Fig. 5

SF Neurons Are Hyperexcited by Weak Acoustic Stimuli in cyfip2 Mutants and Reversal of the Hypersensitivity Phenotype

(A) Representative SF neuron Ca²⁺ responses in cyfip2 siblings and mutants 1 s before (F₀) and 150 ms after (peak) medium-intensity (−12 dB) acoustic stimulation. Dashed circles indicate SF cell bodies, arrowheads mark cells that fired according to our criteria (see text). Scale bar, 10 μm.

(B) Distribution of SF neuron firing probability (n = 48 cells from 8 siblings, 36 cells from 6 mutants; ^∗∗∗∗p < 0.0001, Mann-Whitney test).

(C) Startle sensitivity index of cyfip2^p400 siblings and mutants expressing Tg(hsp70:cyfip2-GFP) 4 dpf before 8 heat shock cycles at 37°C separated by 120 min (d4 pre; ^∗p = 0.025, unpaired t test). The same larvae were tested for startle sensitivity after heat shock at 6 dpf (d6 post; ^∗∗p = 0.0018, paired t test). cyfip2^p400 mutants without the hsp70:cyfip2-GFP transgene remained hypersensitive (p = 0.46, paired t test).
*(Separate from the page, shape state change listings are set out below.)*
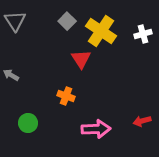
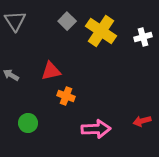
white cross: moved 3 px down
red triangle: moved 30 px left, 12 px down; rotated 50 degrees clockwise
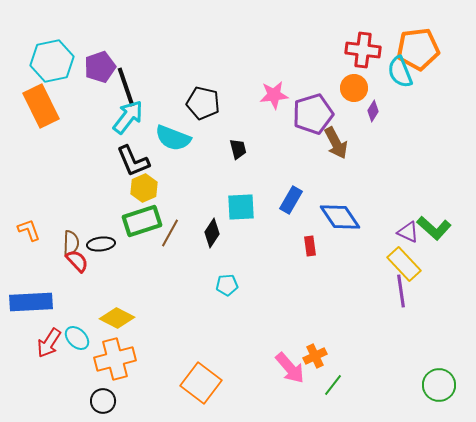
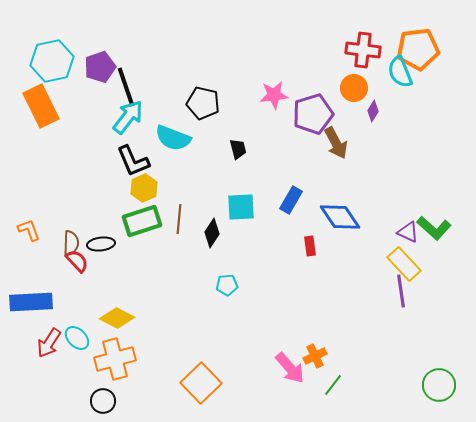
brown line at (170, 233): moved 9 px right, 14 px up; rotated 24 degrees counterclockwise
orange square at (201, 383): rotated 9 degrees clockwise
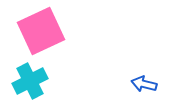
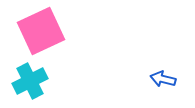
blue arrow: moved 19 px right, 5 px up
(D) Model of Cyfip2’s role in the startle circuit. In cyfip2 mutants, activity is enhanced in the VIII-SF-M-cell pathway, either through a direct VIII-SF connection or through an indirect connection via an unknown cell population (question mark), leading to enhanced M-cell firing and startle behavior. In wild-type fish, Cyfip2 potentially acts at pre- and/or postsynaptic sites, indicated by asterisks, to dampen neural activity.